Work instruction:
Copy each line from the listing below where the word "Duty" shows up.

Data:
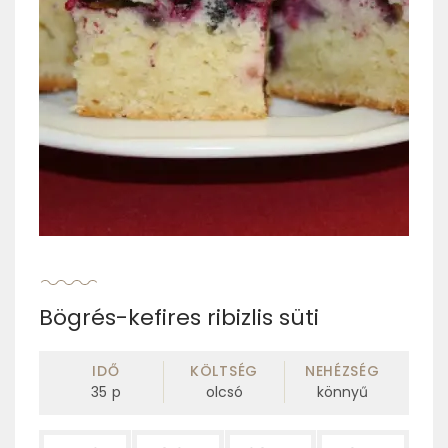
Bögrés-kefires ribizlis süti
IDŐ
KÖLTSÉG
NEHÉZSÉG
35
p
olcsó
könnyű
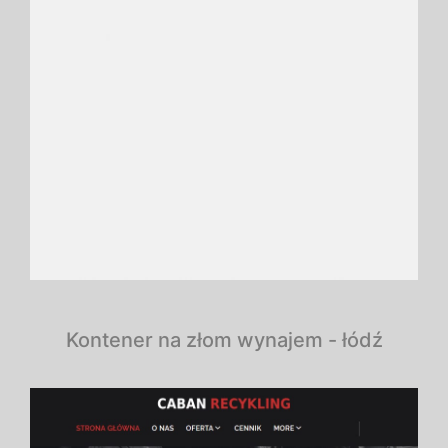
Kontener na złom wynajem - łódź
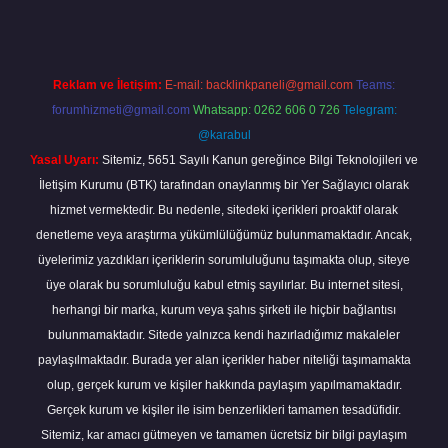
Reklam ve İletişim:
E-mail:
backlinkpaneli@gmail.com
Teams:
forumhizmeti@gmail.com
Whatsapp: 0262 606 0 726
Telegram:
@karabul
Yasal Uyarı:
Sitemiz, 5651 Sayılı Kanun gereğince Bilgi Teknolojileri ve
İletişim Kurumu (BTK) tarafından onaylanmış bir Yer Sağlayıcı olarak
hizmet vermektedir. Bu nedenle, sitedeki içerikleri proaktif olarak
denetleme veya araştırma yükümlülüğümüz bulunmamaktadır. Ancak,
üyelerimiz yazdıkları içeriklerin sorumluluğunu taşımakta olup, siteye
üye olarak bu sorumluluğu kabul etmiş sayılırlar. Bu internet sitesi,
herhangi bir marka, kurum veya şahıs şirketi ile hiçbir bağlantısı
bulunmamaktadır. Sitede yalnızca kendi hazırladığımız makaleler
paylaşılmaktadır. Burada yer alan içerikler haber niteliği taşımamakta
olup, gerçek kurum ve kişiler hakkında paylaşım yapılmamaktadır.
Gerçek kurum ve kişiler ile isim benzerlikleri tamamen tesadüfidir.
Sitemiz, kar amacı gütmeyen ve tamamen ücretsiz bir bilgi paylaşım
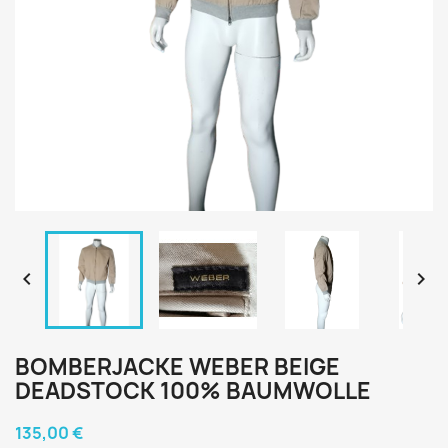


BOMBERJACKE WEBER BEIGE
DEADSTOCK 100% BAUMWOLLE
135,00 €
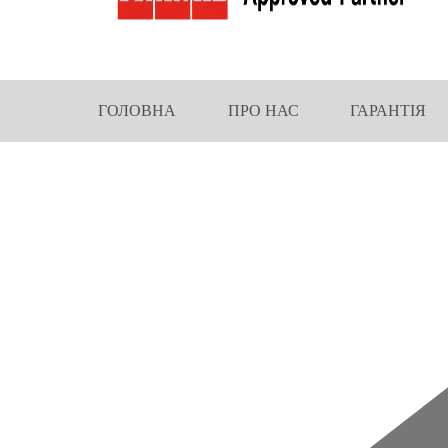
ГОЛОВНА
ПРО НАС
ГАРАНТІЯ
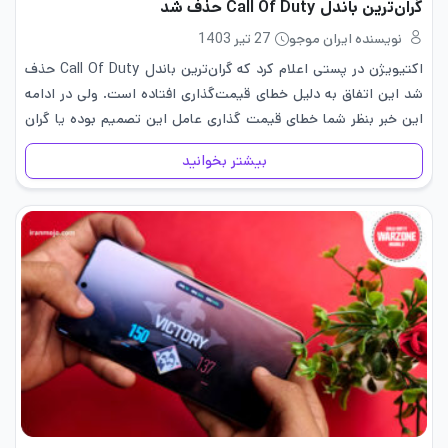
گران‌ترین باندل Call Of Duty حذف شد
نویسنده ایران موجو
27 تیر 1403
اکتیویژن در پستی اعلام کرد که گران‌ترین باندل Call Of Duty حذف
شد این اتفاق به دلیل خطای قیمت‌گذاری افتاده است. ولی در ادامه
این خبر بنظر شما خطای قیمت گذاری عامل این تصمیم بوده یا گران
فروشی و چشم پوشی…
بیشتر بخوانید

Response to the task:
گران‌ترین باندل Call Of Duty حذف شد
اکتیویژن در پستی اعلام کرد که گران‌ترین باندل Call Of Duty حذف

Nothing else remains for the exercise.